Garantizar que la causa que busca juzgar al peñanietismo por los sobornos de Odebrecht y la venta de Altos Hornos de México no sea una simple coincidencia electoral e ideológica, supone tocar a fondo el ministerio público, la fiscalización en el país y el Poder Judicial. Son reformas menos seductoras que la imagen de ver al expresidente Peña Nieto entrando en prisión, no obstante son nuestra única garantía de un futuro más justo.
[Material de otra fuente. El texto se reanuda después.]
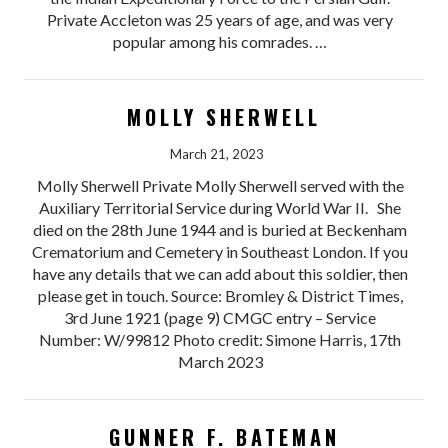
Private Accleton was 25 years of age, and was very
popular among his comrades. …
MOLLY SHERWELL
March 21, 2023
Molly Sherwell Private Molly Sherwell served with the
Auxiliary Territorial Service during World War II. She
died on the 28th June 1944 and is buried at Beckenham
Crematorium and Cemetery in Southeast London. If you
have any details that we can add about this soldier, then
please get in touch. Source: Bromley & District Times,
3rd June 1921 (page 9) CMGC entry – Service
Number: W/99812 Photo credit: Simone Harris, 17th
March 2023
GUNNER F. BATEMAN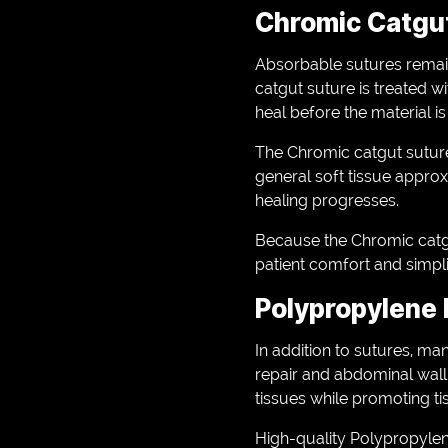
Chromic Catgut
Absorbable sutures remain
catgut suture is treated w
heal before the material i
The Chromic catgut suture 
general soft tissue approxi
healing progresses.
Because the Chromic catgu
patient comfort and simpli
Polypropylene 
In addition to sutures, m
repair and abdominal wall
tissues while promoting tis
High-quality Polypropylene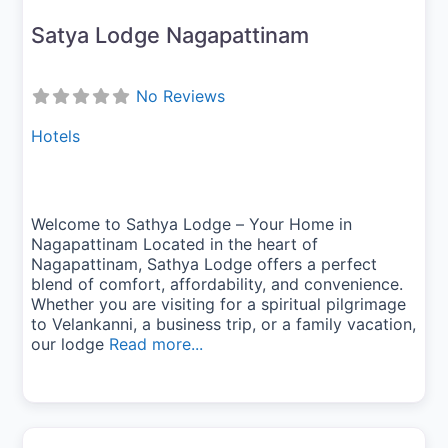
Satya Lodge Nagapattinam
No Reviews
Hotels
Welcome to Sathya Lodge – Your Home in
Nagapattinam Located in the heart of
Nagapattinam, Sathya Lodge offers a perfect
blend of comfort, affordability, and convenience.
Whether you are visiting for a spiritual pilgrimage
to Velankanni, a business trip, or a family vacation,
our lodge
Read more...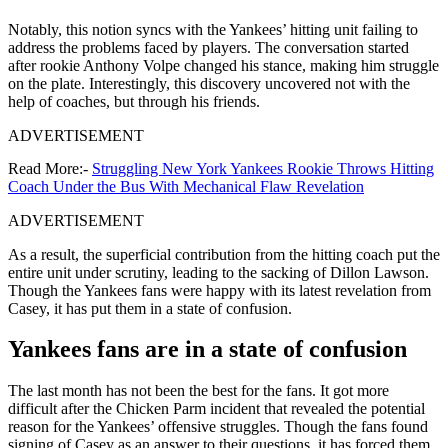
Notably, this notion syncs with the Yankees’ hitting unit failing to
address the problems faced by players. The conversation started
after rookie Anthony Volpe changed his stance, making him struggle
on the plate. Interestingly, this discovery uncovered not with the
help of coaches, but through his friends.
ADVERTISEMENT
Read More:-
Struggling New York Yankees Rookie Throws Hitting
Coach Under the Bus With Mechanical Flaw Revelation
ADVERTISEMENT
As a result, the superficial contribution from the hitting coach put the
entire unit under scrutiny, leading to the sacking of Dillon Lawson.
Though the Yankees fans were happy with its latest revelation from
Casey, it has put them in a state of confusion.
Yankees fans are in a state of confusion
The last month has not been the best for the fans. It got more
difficult after the Chicken Parm incident that revealed the potential
reason for the Yankees’ offensive struggles. Though the fans found
signing of Casey as an answer to their questions, it has forced them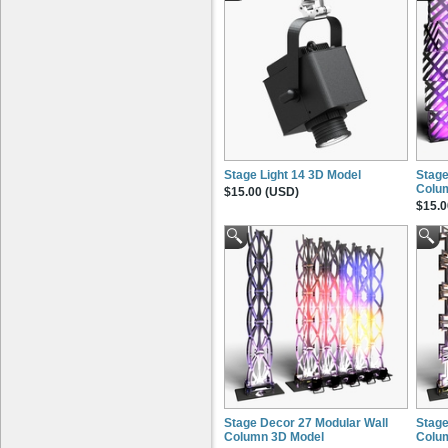
Stage Light 14 3D Model
Stage
Colu
$15.00 (USD)
$15.0
Stage Decor 27 Modular Wall
Stage
Column 3D Model
Colu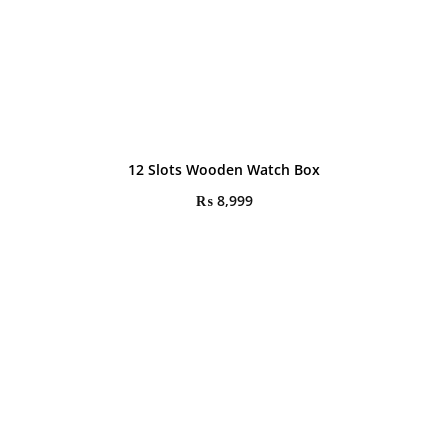
12 Slots Wooden Watch Box
₨
8,999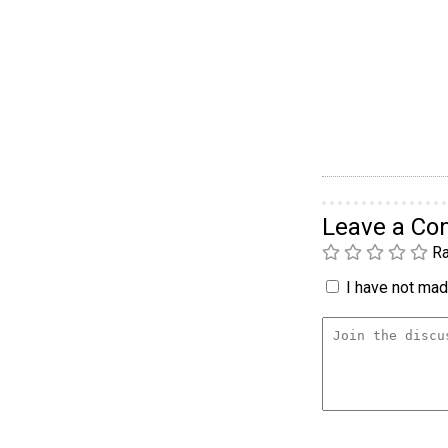
Leave a C
Ra
I have not made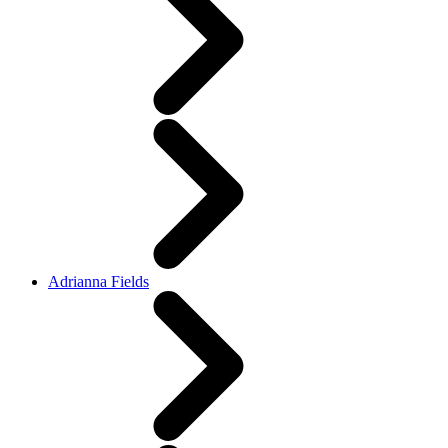
Adrianna Fields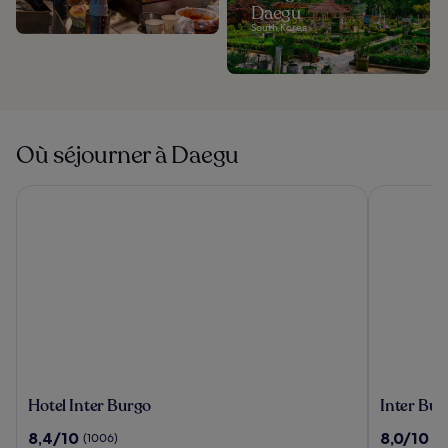
Daegu
South Korea
Où séjourner à Daegu
Hotel Inter Burgo
Inter Burg
Hotel
Inter
Hotel Inter Burgo
Inter Bur
Inter
Burgo
8.4
8.0
8,4/10
8,0/10
(1006)
(1
Burgo
Exco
No minimizo ni maximizo la operación de la Fiscalía en contra de Emilio Lozoya y la información que el extitular de Pemex podría dar a cambio de una rebaja en su pena. Sin embargo, los caminos se bifurcan y no debemos confundirnos. Peña Nieto en el banquillo podría ser un mero acto de campaña e incluso ideológico que busque afirmar la corrupción de la liberalización del sector energético en el país (olvidando que el monopolio estatal también supuso excesos intolerables). Esa historia ya la conocemos y nos tiene aquí donde estamos. Incluso, esos quinazos también pavimentaron de López Obrador a Palacio Nacional. El otro camino es que la macrocausa sea el comienzo de una batalla real contra la impunidad que lastima a México. Ver al expresidente enfrentando a la justicia sería un gran paso que excede por mucho lo meramente simbólico, pero no es suficiente para asegurarnos la erosión de una de las herencias más nocivas del autoritarismo mexicano: la selectividad de la justicia.